On December 3, 2020, Danny Ma held a machine learning panel discussion on pipelines, and where to get started. I attended, and the chat was lively! The panelists indulged the audience, and fielded questions about development, DevOps, operations, and continuous integration/continuous delivery (CI/CD), and clarified that these are actually “pieces” of the pipeline. Depending on your use case, it can be quite a pipeline!
Many ideas were examined – perhaps my favorite being the conceptualization of the machine learning pipe as somewhat like Nintendo’s Mario, who goes down one pipe and resurfaces through another – and sometimes even gets a mushroom!
But there are two takeaways from the machine learning panel discussion that I can speak to directly – and those are:
- Understanding the problem: Having the required vision to really understand the problem that the machine learning pipeline is being design to solve, and
- Understanding the data: Really gaining some subject matter expertise on your data and context.
Machine Learning Panel’s Take on Understanding the Problem
The discussion went around the block a few times until someone pointed out that you really need to understand the problem you are trying to solve with your machine learning model, not to mention your pipeline, before you set anything up. You may have a general idea of what you are trying to do, but you need a detailed idea, because your goal is to make a machine learning model that “beats” whatever the organization is doing right now, and implement that. Even if you beat it by just a little, you can gain a lot of efficiency if we are talking about something like high volume transactions. But what is “a little”, and what exactly are you trying to beat, and how bad is what you are trying to beat now, and so on?

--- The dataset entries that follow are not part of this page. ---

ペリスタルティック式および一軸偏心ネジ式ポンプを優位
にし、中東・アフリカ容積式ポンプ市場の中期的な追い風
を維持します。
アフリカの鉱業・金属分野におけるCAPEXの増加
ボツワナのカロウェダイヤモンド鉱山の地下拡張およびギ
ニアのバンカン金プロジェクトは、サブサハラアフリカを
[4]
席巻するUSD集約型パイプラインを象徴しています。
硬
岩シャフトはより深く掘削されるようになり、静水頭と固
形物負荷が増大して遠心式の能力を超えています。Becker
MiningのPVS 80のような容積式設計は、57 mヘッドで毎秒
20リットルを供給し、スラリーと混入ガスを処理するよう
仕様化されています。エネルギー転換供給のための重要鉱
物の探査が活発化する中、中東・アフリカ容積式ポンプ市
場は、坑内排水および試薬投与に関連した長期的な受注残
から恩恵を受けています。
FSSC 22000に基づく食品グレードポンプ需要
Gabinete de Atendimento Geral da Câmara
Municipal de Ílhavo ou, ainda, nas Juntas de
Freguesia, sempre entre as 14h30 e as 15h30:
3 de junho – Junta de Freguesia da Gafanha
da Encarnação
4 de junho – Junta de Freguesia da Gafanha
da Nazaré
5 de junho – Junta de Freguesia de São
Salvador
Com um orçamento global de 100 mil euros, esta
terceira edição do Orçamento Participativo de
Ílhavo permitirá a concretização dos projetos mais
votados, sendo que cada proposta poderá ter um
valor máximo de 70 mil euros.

Not having a clear objective of what exact problem you are trying to solve with your technology thing is a big, fat, expensive problem permeating throughout the field of data science.
So, one thing that came out of this machine learning panel is that this is the kind of research you have to do to develop and tune your model in the first place, long before you incorporate it into some sort of pipeline – or tweak the existing pipeline to get your new model in there. Then you have to monitor the model’s performance so it doesn’t drift into unauthorized territory, so again, you really have to know exactly what you are trying to do, and if you are actually doing it.

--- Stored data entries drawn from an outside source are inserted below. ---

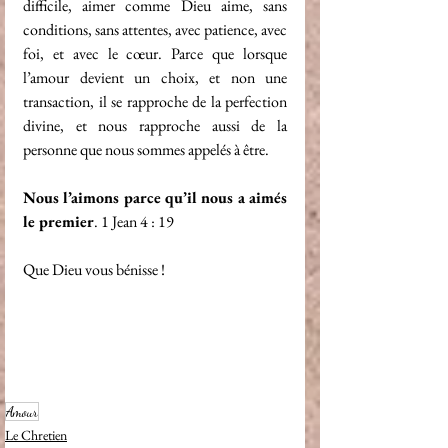
difficile, aimer comme Dieu aime, sans 
conditions, sans attentes, avec patience, avec 
foi, et avec le cœur. Parce que lorsque 
l’amour devient un choix, et non une 
transaction, il se rapproche de la perfection 
divine, et nous rapproche aussi de la 
personne que nous sommes appelés à être.
Nous
l’aimons
parce
qu’il
nous
a
aimés
le premier
. 1 Jean 4 : 19
Que Dieu vous bénisse !
Amour
Le Chretien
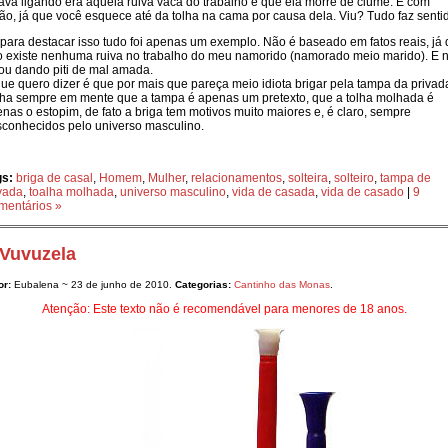
ava ligando era aquela ruiva vaca do trabalho e que ela morre de ciúme. E com
ão, já que você esquece até da tolha na cama por causa dela. Viu? Tudo faz senti
para destacar isso tudo foi apenas um exemplo. Não é baseado em fatos reais, já
 existe nenhuma ruiva no trabalho do meu namorido (namorado meio marido). E 
ou dando piti de mal amada.
ue quero dizer é que por mais que pareça meio idiota brigar pela tampa da privad
ha sempre em mente que a tampa é apenas um pretexto, que a tolha molhada é
nas o estopim, de fato a briga tem motivos muito maiores e, é claro, sempre
conhecidos pelo universo masculino.
gs:
briga de casal
,
Homem
,
Mulher
,
relacionamentos
,
solteira
,
solteiro
,
tampa de
vada
,
toalha molhada
,
universo masculino
,
vida de casada
,
vida de casado
|
9
mentários »
 Vuvuzela
or:
Eubalena ~ 23 de junho de 2010.
Categorias:
Cantinho das Monas
.
Atenção: Este texto não é recomendável para menores de 18 anos.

In my two-part series of LinkedIn Learning courses, “Designing Big Data Healthcare Studies”, I equip you with the tools to do that very thing. The courses have the word “healthcare” in the title because that is the subject matter focus of the courses, and I teach epidemiological approaches and terms. But to be honest, you don’t have to know anything about healthcare to understand the course, because I use this layperson-intuitive health survey dataset called the BRFSS to demonstrate.

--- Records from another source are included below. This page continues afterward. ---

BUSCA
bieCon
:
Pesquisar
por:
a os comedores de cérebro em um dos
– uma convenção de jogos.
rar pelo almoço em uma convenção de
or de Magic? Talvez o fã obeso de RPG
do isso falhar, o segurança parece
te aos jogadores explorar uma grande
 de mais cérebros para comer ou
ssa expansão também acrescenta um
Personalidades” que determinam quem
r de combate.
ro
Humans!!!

Machine Learning Panel’s Take on Understanding the Data
That was another main thing the machine learning panel pointed out: In order to really understand your model and the pipeline you are building, you pretty much have to totally understand the data. This is because it is very easy to make pretty sizable mistakes if you don’t understand your data well enough.
This is not something I think about as an epidemiologist a lot. When we make mistakes, we screw up public policy and kill thousands of people. But when machine learning designers make mistakes, they screw up business operations, and who knows what happens? I guess people can get killed, but another thing is businesses definitely gets in trouble in many ways.
If you are new in your career, I can’t say this with a sterner voice: You must be very careful you do not end up being written up as a “case study” in machine learning fiascos. To be fair, as new epidemiologist, I was taught at the University of Minnesota that I don’t want to be responsible for zillions of deaths just because I coded an outcome as 1,0 rather than 0,1 and flipped all the odds ratios by accident. So how do you prevent such a bad outcome? Answer: Data curation!
When I mentioned the value of data curation on the machine learning panel, the panel agreed. I have a long history of using data curation as a solution. I started really curating data like crazy when I was working at a health insurance in the early 2000s. This is because I was on a bigger team of developers and analysts, we had a pile of confusing data, and we had many vulnerable insurance members who we could theoretically maim and kill. We served a Medicaid clientele, but we workers ourselves were on the insurance, so I definitely didn’t want to make a fatal mistake!
I found the hardest thing about data curation was trying to explain what it was, and how to do it. The files I made came out looking visually simplistic, but what went into the design and execution was quite complex – kind of like designing and putting together an IKEA bookcase. I didn’t even know what “data curation” was called, so that was another definite barrier.
I began bringing these curation files – diagrams, data dictionaries, flow charts – to our meetings, and I was getting popular! It was kind of like bringing food to meetings!
Our project manager specifically befriended me on purpose because of this. And it really helped us navigate through the project we were on. The machine learning panel talked about ways to make sure you understand your data, and taking notes about it in the form of curation files is one surefire way.
This lively panel discussed many topics around designing and implementing machine learning pipelines. Two main issues were identified. The first is that you really have to take some time to do exploratory research and define the problem. The second is that you need to also understand the business rules and context behind the data.